The White House has removed emoji characters out of a newly published report after news outlets indicated that some millennials were offended by the administration’s latest technique to empathize with younger voters.

The report, “15 Economic Facts About Millennials” is styled as a Buzzfeed-like listicle, which have grown in popularity among younger generations for their quick delivery and humorous nature.

The White House sprinkled emojis throughout the report on college education and student debt, technology, and healthcare, published on Friday, but on Saturday the emojis were missing from the document.

“This is an example of what we heard about back in 2008, Obama using digital technologies to excite a new, younger demographic,” Natalia Mehlman-Petrzela, an assistant professor of history at the New School University, told The Atlantic on Friday. “In the world of Twitter and Instagram, millennials are using emojis more and more, so it makes sense to use that strategy to appeal to people.”

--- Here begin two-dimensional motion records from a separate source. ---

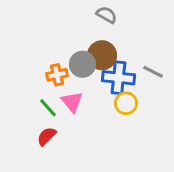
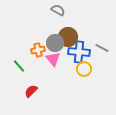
gray semicircle: (106, 15) -> (58, 10), moved
pink triangle: (72, 102) -> (53, 59), moved
green line: (48, 108) -> (19, 66), moved

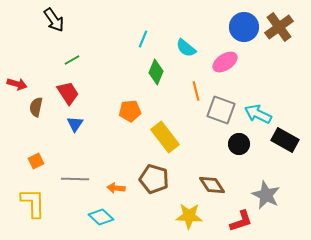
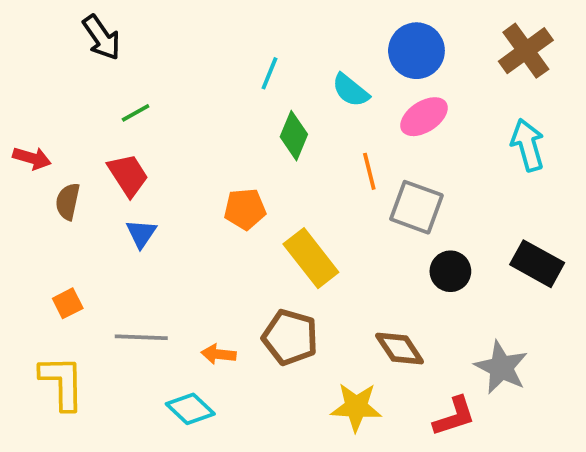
blue circle: (244, 27) -> (416, 51), moved
cyan arrow: (258, 114) -> (528, 145), moved, turned 48

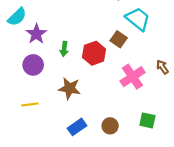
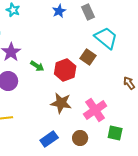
green arrow: (64, 49) -> (37, 66), turned -64
pink cross: (132, 77) -> (95, 110), moved
brown star: (69, 88) -> (61, 103), moved

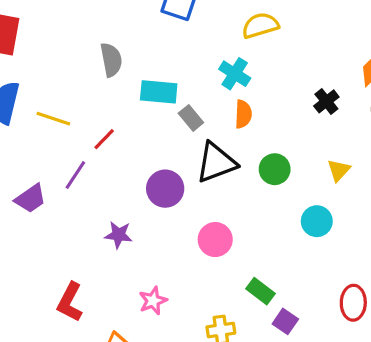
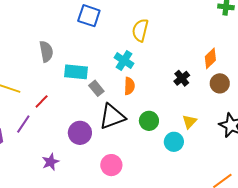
yellow semicircle: (260, 25) -> (140, 30), turned -60
cyan circle: (317, 221) -> (174, 142), moved
purple star: (119, 235) -> (50, 162), turned -30

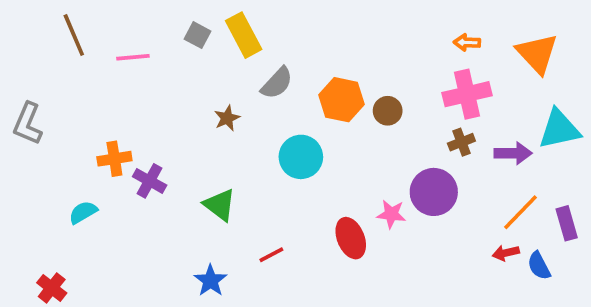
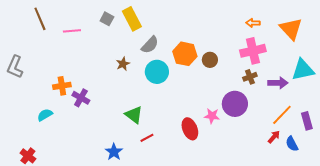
cyan circle: (301, 157) -> (157, 72), moved
green triangle: (220, 205) -> (134, 115), moved
red arrow: (506, 253) -> (274, 137), turned 144

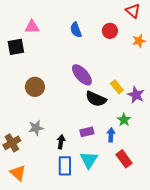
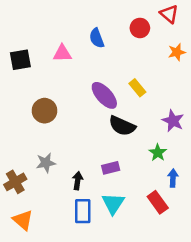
pink triangle: (32, 27) -> (62, 53), moved
red circle: (110, 31) -> (140, 28), moved
yellow rectangle: (117, 87) -> (137, 88), moved
blue arrow: (111, 135) -> (173, 178), moved

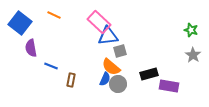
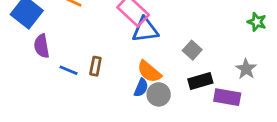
gray square: (120, 51) -> (192, 50), moved, turned -32
gray star: (193, 55) -> (246, 69), moved
brown rectangle: (71, 80) -> (95, 66), moved

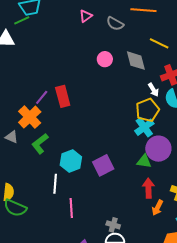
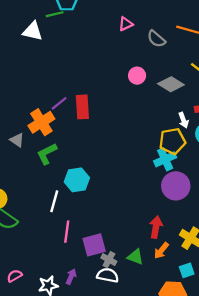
gray diamond: (136, 61) -> (171, 84), turned -55
green triangle: (144, 161) -> (135, 257), moved
purple square: (103, 165) -> (94, 245), moved

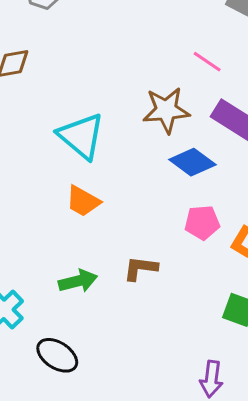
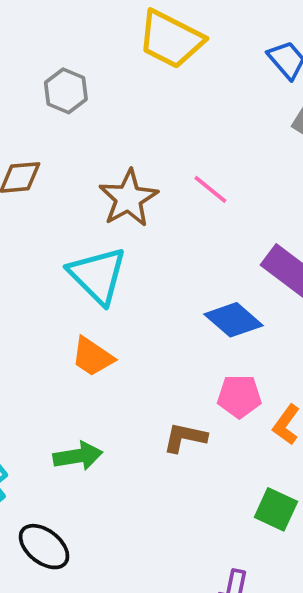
pink line: (207, 62) -> (210, 189), moved
brown star: (166, 110) -> (128, 198), moved, turned -30
brown L-shape: (140, 268) -> (185, 438), moved

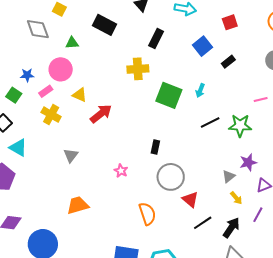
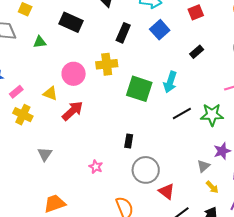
blue square: (202, 46) -> (160, 30), moved
pink circle: (61, 69) -> (74, 74), moved
cyan arrow: (200, 90) -> (170, 82), size x1.5

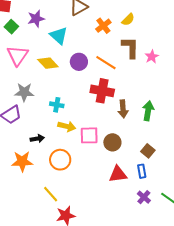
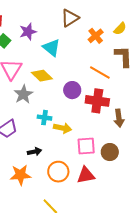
purple circle: (79, 62) -> (72, 90), moved
gray star: (24, 92) -> (23, 94), moved, turned -30
cyan cross: (57, 105) -> (45, 118), moved
yellow arrow: (67, 126) -> (62, 128), moved
red triangle: (118, 174) -> (86, 175), moved

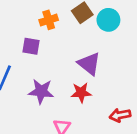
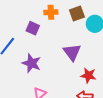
red star: (81, 93) -> (88, 75), moved

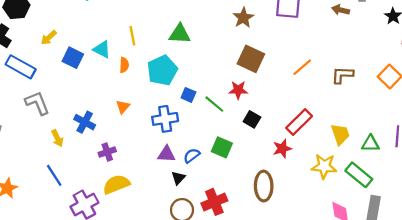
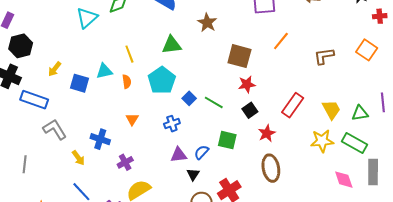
brown star: (243, 18) -> (207, 23), moved
cyan triangle: (102, 49) -> (104, 71), turned -30
orange line: (302, 67) -> (281, 41), moved
red star: (238, 90) -> (247, 84), moved
blue square: (188, 95) -> (189, 98), turned 32
blue cross: (165, 119) -> (172, 124), size x0.7
black square: (252, 119) -> (250, 110), turned 35
red star: (282, 149) -> (267, 133), moved

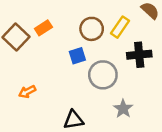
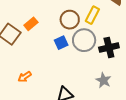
black cross: (139, 55) -> (109, 48), moved
gray circle: (103, 75) -> (84, 40), moved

Emojis are not to be confused with emoticons, however. Emoticons, are the more primative use of text character combinations to form symbols, like (sic) :-) or :-(. Emojis, originally created for Apple devices, are pictures inserted into messages, downloaded through an app. Emojis are limited to the characters available in the app, while emoticons are endless.

Despite it’s efforts to connect with an audience obsessed with emojis, Ms. Mehlman Petrzela said that the White House could be inadvertently offending their target audience.

“I am most curious to see if this is something millennials find offensive or engage with it. I don’t think he is trying to say, ‘millennials don’t know how to read,’ or ‘this is the only way they can be reached,’ but I think a millennial could find this tremendously infantilizing,” she said. “And a lot of the data [in the report] suggests, based on the White House’s own conclusions, millennials are anything but unserious and anything but over-playful. They are more focused on their studies than other generations have been, more focused on their businesses, so one would think the White House would and does realize that the millennial generation is more than capable of reading, not just looking at cute pictures.”

Although the report used cutesy characters, not all of the details are upbeat. Student debt is on the rise and the unemployment rate remains elevated, according to the report.